What a beautiful froglet!

Sweet adults, too.


----------



## Dancing frogs (Feb 20, 2004)

Two months old...
























The last pic was using a flash, and the colors are slightly exaggerated...I swear no photoshopping was done!
Thinking of putting these up for sale, but I kinda want to hold on to them to see if they hold onto that great orange color!


----------



## Raymond (Aug 26, 2006)

Those are some great looking frogs. Congratulations, hopefully they'll retain their coloring.

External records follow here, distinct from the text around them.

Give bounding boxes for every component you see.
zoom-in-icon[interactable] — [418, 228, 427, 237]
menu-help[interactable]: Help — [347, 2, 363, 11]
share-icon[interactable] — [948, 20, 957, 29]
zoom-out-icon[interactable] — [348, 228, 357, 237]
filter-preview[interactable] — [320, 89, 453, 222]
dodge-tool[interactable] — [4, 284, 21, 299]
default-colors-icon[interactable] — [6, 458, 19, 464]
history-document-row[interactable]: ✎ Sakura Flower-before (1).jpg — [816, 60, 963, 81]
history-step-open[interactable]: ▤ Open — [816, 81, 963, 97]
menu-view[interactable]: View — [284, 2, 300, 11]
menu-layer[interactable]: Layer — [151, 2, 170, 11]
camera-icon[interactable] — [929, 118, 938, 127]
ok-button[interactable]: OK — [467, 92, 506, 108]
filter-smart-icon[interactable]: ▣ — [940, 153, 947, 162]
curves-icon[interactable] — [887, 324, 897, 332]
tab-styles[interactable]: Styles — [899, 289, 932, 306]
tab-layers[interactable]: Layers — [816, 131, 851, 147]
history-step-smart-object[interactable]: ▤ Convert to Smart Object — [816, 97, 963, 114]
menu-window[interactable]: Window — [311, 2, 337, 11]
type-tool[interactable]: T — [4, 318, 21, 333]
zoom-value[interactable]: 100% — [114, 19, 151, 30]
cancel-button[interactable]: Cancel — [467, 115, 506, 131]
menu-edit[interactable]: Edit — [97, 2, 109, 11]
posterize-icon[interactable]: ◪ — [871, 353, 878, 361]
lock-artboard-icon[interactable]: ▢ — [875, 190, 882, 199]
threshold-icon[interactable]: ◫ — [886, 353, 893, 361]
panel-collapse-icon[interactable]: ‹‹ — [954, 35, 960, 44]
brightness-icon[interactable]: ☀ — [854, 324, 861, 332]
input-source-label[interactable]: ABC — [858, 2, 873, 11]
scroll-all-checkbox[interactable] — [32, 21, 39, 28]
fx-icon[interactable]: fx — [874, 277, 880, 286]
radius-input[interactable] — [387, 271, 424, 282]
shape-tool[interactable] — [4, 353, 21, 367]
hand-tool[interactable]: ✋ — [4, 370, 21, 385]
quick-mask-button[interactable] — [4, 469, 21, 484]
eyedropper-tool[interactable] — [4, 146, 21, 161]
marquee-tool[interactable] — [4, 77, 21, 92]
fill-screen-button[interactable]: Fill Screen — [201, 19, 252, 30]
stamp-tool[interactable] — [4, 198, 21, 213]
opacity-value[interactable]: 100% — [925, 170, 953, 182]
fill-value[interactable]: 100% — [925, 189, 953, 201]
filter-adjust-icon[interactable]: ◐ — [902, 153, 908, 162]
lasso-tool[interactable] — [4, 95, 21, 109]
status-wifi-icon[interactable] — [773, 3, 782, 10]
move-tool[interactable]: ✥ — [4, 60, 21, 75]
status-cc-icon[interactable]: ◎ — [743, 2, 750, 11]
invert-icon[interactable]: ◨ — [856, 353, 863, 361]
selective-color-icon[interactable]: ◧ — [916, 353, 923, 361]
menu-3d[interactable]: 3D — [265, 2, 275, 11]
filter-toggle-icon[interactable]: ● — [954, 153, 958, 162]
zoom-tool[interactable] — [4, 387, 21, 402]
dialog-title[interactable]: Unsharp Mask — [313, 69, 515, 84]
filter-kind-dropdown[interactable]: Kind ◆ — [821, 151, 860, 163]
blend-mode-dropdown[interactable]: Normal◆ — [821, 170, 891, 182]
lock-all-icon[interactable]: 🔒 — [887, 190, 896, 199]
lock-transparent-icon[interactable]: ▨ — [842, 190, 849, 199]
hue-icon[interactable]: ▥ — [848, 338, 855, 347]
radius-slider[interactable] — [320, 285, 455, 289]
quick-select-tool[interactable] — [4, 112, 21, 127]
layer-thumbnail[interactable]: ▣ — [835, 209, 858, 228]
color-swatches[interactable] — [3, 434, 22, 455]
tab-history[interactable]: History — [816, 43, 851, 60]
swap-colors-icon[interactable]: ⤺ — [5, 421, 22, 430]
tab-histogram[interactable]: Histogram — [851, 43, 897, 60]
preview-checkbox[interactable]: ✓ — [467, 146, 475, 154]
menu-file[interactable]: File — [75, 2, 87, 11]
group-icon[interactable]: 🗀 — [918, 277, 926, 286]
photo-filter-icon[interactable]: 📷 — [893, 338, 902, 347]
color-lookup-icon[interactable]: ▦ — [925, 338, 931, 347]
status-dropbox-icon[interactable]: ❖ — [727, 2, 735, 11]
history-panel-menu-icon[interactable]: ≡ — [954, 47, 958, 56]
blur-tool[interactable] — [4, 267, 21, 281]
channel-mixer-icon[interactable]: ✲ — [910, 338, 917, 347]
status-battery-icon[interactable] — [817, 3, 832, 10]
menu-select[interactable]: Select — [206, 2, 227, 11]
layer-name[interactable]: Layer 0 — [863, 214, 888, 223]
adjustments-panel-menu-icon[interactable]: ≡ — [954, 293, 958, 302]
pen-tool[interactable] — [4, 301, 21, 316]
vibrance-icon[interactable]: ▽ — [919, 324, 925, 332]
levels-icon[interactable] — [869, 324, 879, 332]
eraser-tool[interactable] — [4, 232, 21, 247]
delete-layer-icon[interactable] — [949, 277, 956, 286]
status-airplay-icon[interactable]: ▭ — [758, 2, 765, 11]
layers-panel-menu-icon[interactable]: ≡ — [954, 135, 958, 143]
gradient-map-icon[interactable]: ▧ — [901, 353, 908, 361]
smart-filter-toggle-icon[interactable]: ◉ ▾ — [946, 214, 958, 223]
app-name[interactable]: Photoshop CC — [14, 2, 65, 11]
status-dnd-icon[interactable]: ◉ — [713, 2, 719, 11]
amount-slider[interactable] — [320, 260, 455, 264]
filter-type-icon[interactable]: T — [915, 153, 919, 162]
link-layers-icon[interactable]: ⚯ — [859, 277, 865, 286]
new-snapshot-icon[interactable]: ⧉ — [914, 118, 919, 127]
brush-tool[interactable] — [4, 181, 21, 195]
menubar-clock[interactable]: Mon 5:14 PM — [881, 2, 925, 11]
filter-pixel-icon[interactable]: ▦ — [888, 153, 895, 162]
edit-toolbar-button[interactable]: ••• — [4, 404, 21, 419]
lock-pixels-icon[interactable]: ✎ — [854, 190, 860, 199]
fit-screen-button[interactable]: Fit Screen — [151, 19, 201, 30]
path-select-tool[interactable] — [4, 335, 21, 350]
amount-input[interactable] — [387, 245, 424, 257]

Are you supplementing anything to bring the color out?


----------



## Dancing frogs (Feb 20, 2004)

As tads they get a rotating diet of frogbites, cyclop-eeze (freeze dried), once in a while sprirulina, and after popping back legs I start giving them paprika once in a while too.

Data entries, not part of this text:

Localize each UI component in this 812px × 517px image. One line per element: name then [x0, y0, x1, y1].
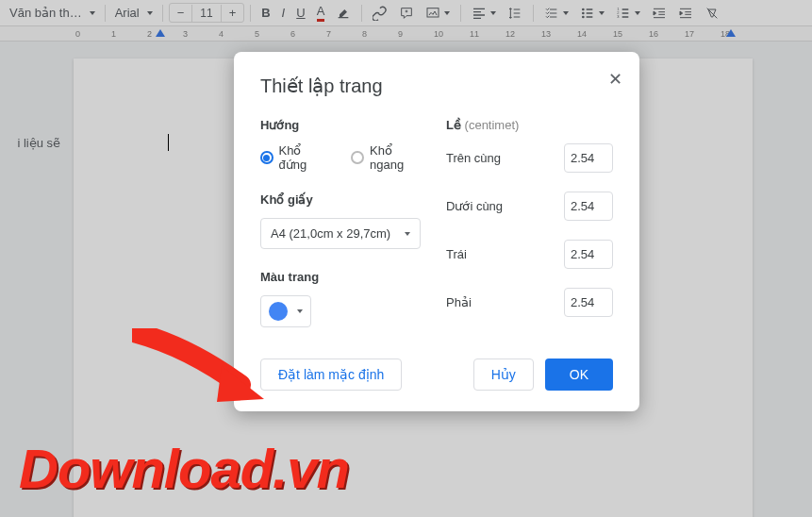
- margin-top-label: Trên cùng: [446, 151, 501, 165]
- margins-text: Lề: [446, 118, 461, 132]
- portrait-label: Khổ đứng: [279, 143, 331, 172]
- margin-right-label: Phải: [446, 295, 472, 309]
- landscape-label: Khổ ngang: [370, 143, 427, 172]
- margin-left-input[interactable]: [564, 240, 613, 269]
- radio-unchecked-icon: [351, 151, 364, 164]
- chevron-down-icon: [297, 309, 303, 313]
- margin-bottom-input[interactable]: [564, 192, 613, 221]
- page-setup-dialog: Thiết lập trang ✕ Hướng Khổ đứng Khổ nga…: [234, 52, 639, 411]
- watermark-logo: Download.vn: [19, 437, 349, 500]
- set-default-button[interactable]: Đặt làm mặc định: [260, 359, 402, 391]
- close-button[interactable]: ✕: [608, 69, 622, 90]
- margin-top-input[interactable]: [564, 143, 613, 173]
- margin-right-input[interactable]: [564, 288, 613, 317]
- orientation-label: Hướng: [260, 118, 427, 132]
- margins-unit: (centimet): [465, 118, 520, 132]
- annotation-arrow: [132, 328, 278, 417]
- page-color-picker[interactable]: [260, 295, 311, 327]
- paper-size-label: Khổ giấy: [260, 192, 427, 207]
- paper-size-select[interactable]: A4 (21,0cm x 29,7cm): [260, 218, 421, 249]
- cancel-button[interactable]: Hủy: [473, 359, 534, 391]
- color-swatch: [269, 302, 288, 321]
- dialog-title: Thiết lập trang: [260, 75, 613, 97]
- chevron-down-icon: [405, 232, 410, 236]
- portrait-radio[interactable]: Khổ đứng: [260, 143, 330, 172]
- margins-label: Lề (centimet): [446, 118, 613, 132]
- paper-size-value: A4 (21,0cm x 29,7cm): [271, 226, 390, 241]
- ok-button[interactable]: OK: [545, 359, 613, 391]
- right-column: Lề (centimet) Trên cùng Dưới cùng Trái P…: [446, 118, 613, 336]
- left-column: Hướng Khổ đứng Khổ ngang Khổ giấy A4 (21…: [260, 118, 427, 336]
- page-color-label: Màu trang: [260, 270, 427, 284]
- margin-bottom-label: Dưới cùng: [446, 199, 503, 213]
- margin-left-label: Trái: [446, 247, 467, 261]
- landscape-radio[interactable]: Khổ ngang: [351, 143, 427, 172]
- radio-checked-icon: [260, 151, 273, 164]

Froglets are getting paprika or cyclopeeze once a week. I grind either in a 1-1 ratio with calcium with a mortar/pestle.
Some say they have trouble grinding the cyclops, but I've found the freeze dried stuff grinds up pretty good, especially when mixed with calcium.


----------



## Anoleo2 (Feb 1, 2006)

That froglet is really cool! Hopefully he retains his orange...it looks amazing!


----------



## Dancing frogs (Feb 20, 2004)

Well, it's holding it well so far...if you look at the pic when it still had a tail, it hasn't faded much...


----------



## cubby23 (Jun 12, 2006)

A beautiful froggy from beautiful parents. that is some nice orange too. To they breed well for you?


----------



## Dancing frogs (Feb 20, 2004)

Not nearly as often as my auratus or imitator.


----------



## defaced (May 23, 2005)

Brian those are some great looking BYH Tincs. If you decide to put some up for sale let me know.


----------



## c'est ma (Sep 11, 2004)

Wow, what a super froglet! So glad you updated.


----------



## Dancing frogs (Feb 20, 2004)

Actually that is two different froglets...
I had a fourth one come out today too


----------



## c'est ma (Sep 11, 2004)

Ah, so I see, taking the time to look at their markings as well as their color...  

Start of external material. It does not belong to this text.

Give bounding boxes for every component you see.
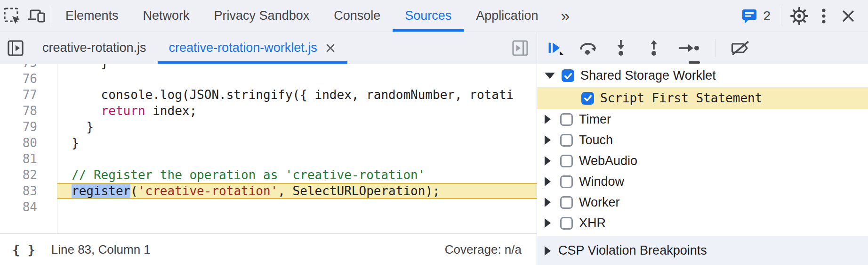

Glad to hear about the new one--post him, too.


----------



## KeroKero (Jun 13, 2004)

From experiments done with Suriname cobalts (not by me, but I saw the results) you can get dramatic differences in froglet colors by supplementing as tads.... yellow frogs with a hint of orange at the crown (normal) to frogs that are like your Brazil's if supplemented. Bad news - with regular (non-supplemented with caretaniods like peprika, natrurose, and/or cyclop-eeze) they eventually faded to look like their sibs that weren't supplemented. With supplementation as froglets, they should keep that coloration, and it seems that supplemented tadpoles, at least with tricolor/anthonyi, tend to develop seemingly stronger coloration than non-supplemented in the tad stage animals... this needs to be tested more tho, and may not apply to tincs nearly as much.


----------



## c'est ma (Sep 11, 2004)

Boy, that's info I'd like to file away for when (and if) I need it! Mods, how about a sticky, maybe in the food forum, on color supplementation? Anybody care to come up with one?


----------



## Dancing frogs (Feb 20, 2004)

The topic does come up often enough...


----------



## Dancing frogs (Feb 20, 2004)

A shot with my new camera and lense...kind funky hues there, I need to figure out how to correct the color during shooting, the yellow seems to get inflated to orange...I used the canon software to try and correct, the yellow seen here now is about right on, but as a result the rest of the pic looks strange.
Shot through dirty glass!


----------



## Dancing frogs (Feb 20, 2004)

A little better on the color here...edited from raw file.


----------



## RBroskie (Jan 21, 2007)

my favorite tinc!


----------



## RBroskie (Jan 21, 2007)

i have trouble capturing the orange on camera. too much glare washes out the color a bit for me. need to get a real camera. :x


----------



## KeroKero (Jun 13, 2004)

These are really hard to photograph and get "accurate" color... I know your pain! If you get the blue looking right, the body yellow/orange looks wrong... get the body yellow/orange to look right, and the blue looks washed out :? This is why we always say never judge weather you like a frog or not until you've seen it in hand... "ugly" frogs may be prettier than you imagined! And... the other way around.


----------



## Dancing frogs (Feb 20, 2004)




----------



## Vivarium Concepts (Mar 6, 2008)

*We'll give it a try*.


----------



## boombotty (Oct 12, 2005)

Wow, that is one fat female. My BYH female gets fatter before she lays than any other tinc I have had. I love the coloring on yellowheads, all of yours look great.
Scott


----------



## Vivarium Concepts (Mar 6, 2008)

*Scott,
she prefers to be called 'big boned'. :lol: *


----------



## divingne1 (Mar 21, 2008)

Vivarium Concepts said:


> *Scott,
> she prefers to be called 'big boned'. :lol: *


 :lol:


----------